"Jesus -- The Messianic Heir, the True Adam and Israel" -- Horton on the Person of Christ

Why the Birth of the Savior?

All of God’s covenantal purposes converge in Jesus Christ. The Son is the eternal Mediator of the covenant of redemption which already in eternity rendered him, by anticipation, the one who would become incarnate and give his life for his people (1 Pe 1:20–21; Eph 1:4–5, 11). He is also the Last Adam, who undoes the curse of the first Adam and fulfills the covenant of creation for his elect, thereby winning the right to be not only the risen head but the resurrection-life-giving Lord. Therefore, the covenant of grace of which Christ is the mediatorial head is secured eternally in the covenant of redemption. “ For all the promises of God find their Yes in him” (2 Co 1:20).

Although Israel, like Adam, failed to drive the serpent out of God’s holy garden and instead succumbed to the seduction of God’s archenemy, God pledges that he will not utterly destroy Israel but will preserve a remnant from which will emerge the Messiah who will bring an ultimate salvation and an everlasting kingdom of righteousness not only to Jews but to the nations. If the works principle inherent in the Sinai covenant stood alone, neither Israel nor the world would have any hope.

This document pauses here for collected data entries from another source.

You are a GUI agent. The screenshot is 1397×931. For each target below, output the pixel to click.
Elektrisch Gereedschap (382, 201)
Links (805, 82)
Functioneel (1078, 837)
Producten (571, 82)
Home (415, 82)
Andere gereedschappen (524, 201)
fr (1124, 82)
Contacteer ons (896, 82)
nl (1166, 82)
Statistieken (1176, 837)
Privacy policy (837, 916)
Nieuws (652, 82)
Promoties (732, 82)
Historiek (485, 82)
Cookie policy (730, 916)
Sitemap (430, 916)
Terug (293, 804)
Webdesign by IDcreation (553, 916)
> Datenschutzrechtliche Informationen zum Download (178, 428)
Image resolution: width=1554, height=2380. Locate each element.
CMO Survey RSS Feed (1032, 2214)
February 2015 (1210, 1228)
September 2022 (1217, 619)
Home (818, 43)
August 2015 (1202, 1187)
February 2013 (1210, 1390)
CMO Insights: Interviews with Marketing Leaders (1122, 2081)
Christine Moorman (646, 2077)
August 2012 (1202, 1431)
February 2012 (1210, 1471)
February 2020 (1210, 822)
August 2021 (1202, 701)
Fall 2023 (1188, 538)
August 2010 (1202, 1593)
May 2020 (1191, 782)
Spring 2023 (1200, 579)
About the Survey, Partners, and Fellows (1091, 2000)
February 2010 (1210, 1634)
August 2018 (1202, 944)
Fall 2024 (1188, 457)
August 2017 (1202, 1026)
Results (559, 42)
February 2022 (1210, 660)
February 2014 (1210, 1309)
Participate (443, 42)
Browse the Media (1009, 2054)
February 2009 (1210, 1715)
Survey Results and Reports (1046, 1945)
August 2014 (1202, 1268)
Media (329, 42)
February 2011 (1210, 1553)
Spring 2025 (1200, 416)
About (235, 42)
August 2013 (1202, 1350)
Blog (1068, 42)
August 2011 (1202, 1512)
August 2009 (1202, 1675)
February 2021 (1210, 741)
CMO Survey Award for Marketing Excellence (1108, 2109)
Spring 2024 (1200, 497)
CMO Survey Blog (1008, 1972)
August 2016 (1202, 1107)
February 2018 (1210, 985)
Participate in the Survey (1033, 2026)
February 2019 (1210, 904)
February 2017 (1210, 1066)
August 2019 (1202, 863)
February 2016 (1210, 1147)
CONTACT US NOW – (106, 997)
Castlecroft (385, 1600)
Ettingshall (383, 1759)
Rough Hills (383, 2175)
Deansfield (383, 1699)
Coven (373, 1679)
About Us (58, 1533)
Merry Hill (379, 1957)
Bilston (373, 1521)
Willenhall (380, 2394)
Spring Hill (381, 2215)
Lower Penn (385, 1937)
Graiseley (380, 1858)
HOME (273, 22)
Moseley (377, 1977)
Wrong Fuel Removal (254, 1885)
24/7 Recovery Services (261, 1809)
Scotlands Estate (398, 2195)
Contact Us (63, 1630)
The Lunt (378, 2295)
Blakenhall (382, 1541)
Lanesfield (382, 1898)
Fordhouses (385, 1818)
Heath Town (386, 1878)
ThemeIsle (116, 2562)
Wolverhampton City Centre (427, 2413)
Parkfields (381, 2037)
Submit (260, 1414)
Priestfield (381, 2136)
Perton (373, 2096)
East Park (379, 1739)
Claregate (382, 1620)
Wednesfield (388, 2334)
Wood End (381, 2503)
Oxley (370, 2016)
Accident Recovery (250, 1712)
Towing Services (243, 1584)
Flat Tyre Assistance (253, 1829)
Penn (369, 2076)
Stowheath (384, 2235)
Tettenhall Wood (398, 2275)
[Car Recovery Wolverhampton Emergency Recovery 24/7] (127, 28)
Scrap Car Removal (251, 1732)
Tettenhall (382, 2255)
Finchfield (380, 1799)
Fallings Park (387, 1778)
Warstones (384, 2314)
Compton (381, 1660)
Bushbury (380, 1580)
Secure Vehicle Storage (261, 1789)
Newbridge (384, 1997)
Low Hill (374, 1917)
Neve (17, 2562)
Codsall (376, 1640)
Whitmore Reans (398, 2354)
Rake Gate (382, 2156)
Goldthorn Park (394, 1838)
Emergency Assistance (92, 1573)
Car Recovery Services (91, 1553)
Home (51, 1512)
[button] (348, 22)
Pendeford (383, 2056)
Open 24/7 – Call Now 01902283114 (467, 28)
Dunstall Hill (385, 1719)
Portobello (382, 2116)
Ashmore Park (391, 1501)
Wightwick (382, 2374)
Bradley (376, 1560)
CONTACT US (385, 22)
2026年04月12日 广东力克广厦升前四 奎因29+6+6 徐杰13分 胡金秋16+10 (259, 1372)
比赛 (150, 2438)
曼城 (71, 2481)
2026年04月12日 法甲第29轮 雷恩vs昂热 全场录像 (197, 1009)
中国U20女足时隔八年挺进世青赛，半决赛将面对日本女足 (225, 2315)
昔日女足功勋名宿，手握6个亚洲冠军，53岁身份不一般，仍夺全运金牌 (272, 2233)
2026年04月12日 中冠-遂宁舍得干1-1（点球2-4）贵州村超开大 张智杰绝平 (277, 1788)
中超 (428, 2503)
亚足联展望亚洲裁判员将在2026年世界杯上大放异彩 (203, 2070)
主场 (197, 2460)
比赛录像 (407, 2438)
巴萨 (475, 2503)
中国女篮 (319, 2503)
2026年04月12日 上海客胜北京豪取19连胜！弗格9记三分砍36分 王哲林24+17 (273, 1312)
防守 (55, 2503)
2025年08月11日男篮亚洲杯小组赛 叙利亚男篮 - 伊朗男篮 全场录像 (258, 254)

Yet even in its exile, Israel too is given the promise that its coming Shepherd will gather his scattered sheep and bring redemption to the ends of the earth. The enlargement of Jerusalem promised with the new covenant in Jeremiah 31 and 32 is anticipated elsewhere, sometimes in passages that even recast the traditional roles of the oppressor (Egypt and Assyria) as the oppressed who are delivered from bondage and taken as God’s own people (Isa 19:18–23). Isaiah 60 sets before us the vision of ships from all over the world entering Israel’s harbor, laden this time not with implements of war but with rich treasures. “Nations shall come to your light, and kings to the brightness of your rising” (v. 3). A royal procession of the nations and their kings, into gates that never close (v. 11), echoes the Sabbath enthronement of God in the beginning, with the parade of the creature-kings before the Lord in the day-frames of Genesis 1 and 2. Psalm 2 evokes the courtroom scene, with the creature-kings arrayed before the Sabbath splendor of the Great King and his anointed one (Messiah), but in war rather than tribute, with the Great King laughing at the self-confident posturing of the earth’s rulers who reject the Messiah, yet promising salvation from this coming judgment for “all who take refuge in him.”

Michael Horton, The Christian Faith: A Systematic Theology for Pilgrims on the Way (Grand Rapids, MI: Zondervan, 2011), 446-447.